Patrząc na otaczające mnie budynki i ulice, od razu mam skojarzenia z Poznaniem, Wrocławiem... Petersburgiem? Czuję związki Helsinek i pewnie całej Finlandii z Rosją, nawet w herbacie podanej w hotelu, która nosi rosyjskie brzmienie - Russian Earl Grey. Ale przede wszystkim wyczuwam to poprzez architekturę miasta.

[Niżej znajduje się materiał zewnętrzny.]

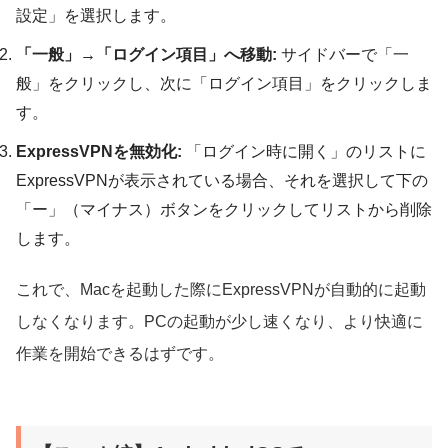
設定」を選択します。
「一般」→「ログイン項目」へ移動:
サイドバーで「一
般」をクリックし、次に「ログイン項目」をクリックしま
す。
ExpressVPNを無効化:
「ログイン時に開く」のリストに
ExpressVPNが表示されている場合、それを選択して下の
「ー」（マイナス）ボタンをクリックしてリストから削除
します。
これで、Macを起動した際にExpressVPNが自動的に起動
しなくなります。PCの起動が少し速くなり、より快適に
作業を開始できるはずです。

Helsinki to miasto, które kryje w sobie bogatą historię, a jego
związki z Rosją mają głębokie korzenie. Finlandia, zmieniając przynależność
państwową pod koniec pierwszej dekady XIX wieku, znalazła się w strefie wpływów
Imperium Rosyjskiego - zarówno politycznych, jak i kulturowych. To widać w
architekturze miasta, która w dużej mierze odzwierciedla wpływy rosyjskiego
stylu neoklasycznego.
Pod koniec XVIII wieku, Finlandia była częścią Królestwa Szwecji,
ale w 1809 roku, w wyniku wojen napoleońskich, stała się Wielkim Księstwem
Finlandii pod panowaniem Rosji. Okres ten, choć przyniósł zmiany polityczne,
pozostawił trwały ślad w architekturze i kulturze Helsinek. Rosyjska obecność
była widoczna zarówno w budynkach publicznych, jak i w życiu codziennym
mieszkańców.
W czasach rosyjskiego panowania, Helsinki zostały wybrane na
stolicę Wielkiego Księstwa Finlandii, co przyczyniło się do szybkiego rozwoju miasta
i budowy nowych obiektów, takich jak parlament, katedra i inne instytucje
administracyjne. Neoklasyczne budynki, które wówczas powstały, są dzisiaj
świadectwem obecności Rosji w Finlandii i stanowią integralną część dziedzictwa
architektonicznego Helsinek.
I dzisiaj, spacerując po ulicach Helsinek, można jeszcze dostrzec
ślady rosyjskiego wpływu, szczególnie w historycznej dzielnicy miasta. Te
historyczne powiązania dodają miastu głębi i kontekstu, sprawiając, że Helsinki
stają się fascynującym miejscem dla tych, którzy interesują się zarówno
historią, jak i architekturą.
Gdy budzę się kolejnego ranka, wita
mnie słońce i czyste błękitne niebo. Śniadanie w hotelowej restauracji jest
proste, z dobrą kawą i typowymi bułeczkami
Ruisleipa na żytnim zakwasie. Są one popularnym wyborem na śniadanie lub
przekąskę wśród mieszkańców Helsinek. Można je spożywać solo, posmarowane
ulubionym dżemem lub serem, albo jako dodatek do różnych dań. Ich bogaty smak i
chrupiąca skórka sprawiają, że są nieodłącznym elementem fińskiego stołu. Po
śniadaniu wybieram się na kilkugodzinny spacer po centrum. Do najważniejszych
turystycznych atrakcji mam bardzo blisko.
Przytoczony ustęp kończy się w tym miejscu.